Smoke Free in Kerala

Ernakulam, the business hub of Kerala, has become India’s first smoking-free tourist destination when the State Excise Minister, K Babu, declared the port city smoking-free at a recent function.

Ernakulam was established in 1958, by carving out areas of Travancore, Kochi & Malabar kingdoms. The word Ernakulam was derived from a Tamil word ‘Erayanarkulam’ which means ‘Lord Shiva’s abode’.

Many people might better know the area as Kochi, but that city only forms part of Ernakulam.

It is a former Portuguese colony, and was first settled because of its fine natural harbour.

The State of Kerala is popular with travellers because of its many inland waterways, where hiring houseboats and sailing the waterways is a popular way to see the area.

It took a total of 18-months of effort by the district administration, Health Department, Cochin Corporation and district panchayat to complete the ‘Smoke-Free’ Ernakulam project. Its aim is to control smoking in public places and the effective implementation of the Indian Tobacco Control Act.

The project was launched by putting warning signs against public smoking and the people’s right to smoke-free air in prominent public places. Later, training was given to police inspectors, panchayat secretaries, health inspectors in the Health Department and the corporation.

Officials now declare that an independent study conducted on smoking in public places had found that there was no active smoking in nearly 95 per cent of public places, which does include cinemas and restaurants.

In a country where many people smoke, attaining a 95 percent acceptance rate is quite a remarkable result.
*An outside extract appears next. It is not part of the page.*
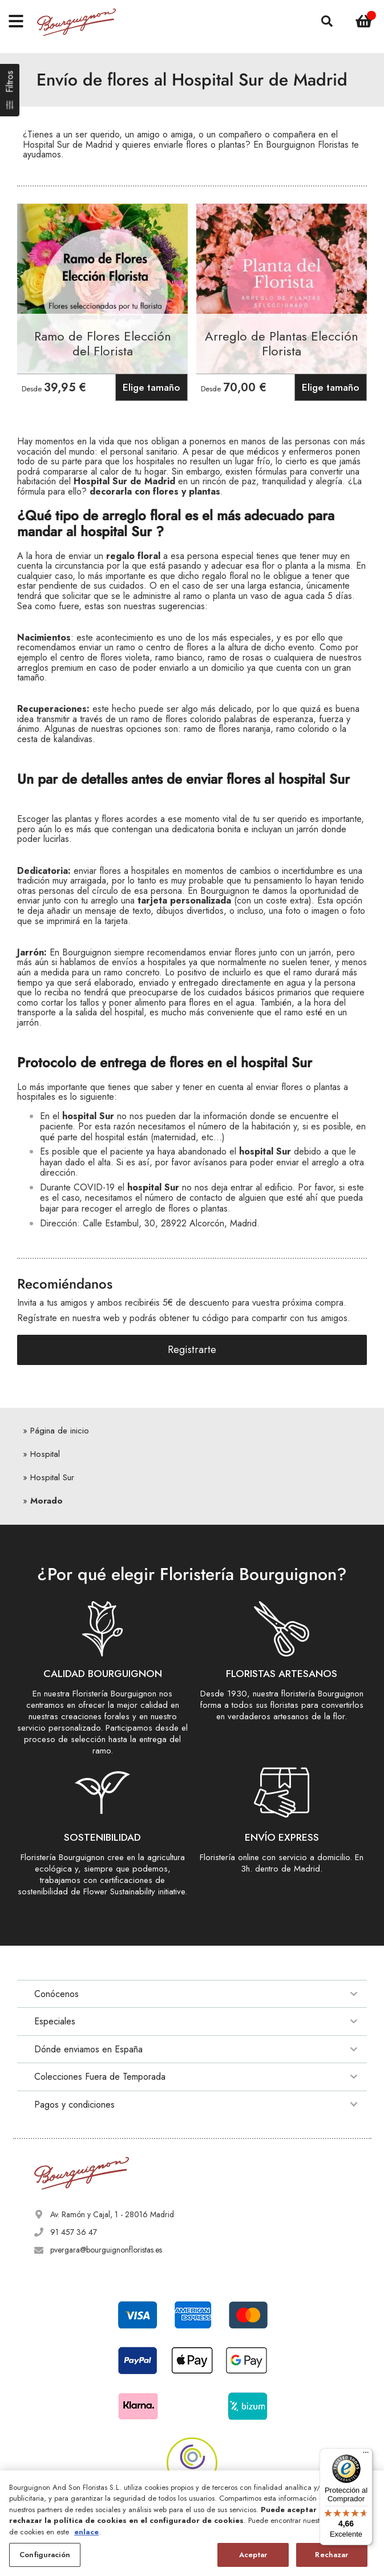 The width and height of the screenshot is (384, 2576). I want to click on Av. Ramón y Cajal, 1 - 28016 Madrid, so click(112, 2214).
The city achieved the bans 12 years after high court also banned smoking in public places throughout Kerala which was a first time for India.

The city has several tourist attractions including heritage buildings built by the Dutch, Portuguese, the English and the local kings; it is a premier tourism destination in the state. The smoking ban is the result of a petition that was first filed by a local housewife. She contacted the court after she said she was exposed to passive smoking while commuting by train between Cochin and Kottayam.

The police implemented the ban in the initial days by booking those people who smoked at bus stops and railway stations and penalising them with fines ranging from Rs200 to Rs500. The district of Kottayam took the passive smoking issue seriously and strictly implemented a ban it in all restaurants, hotels, municipal corporation and the area’s 75 villages.

It is uncertain whether or not the ban will have a positive effect on tourism, but in a country that does not have a reputation for the sweetness of its atmosphere, getting rid of just one range of odours can only be a good thing.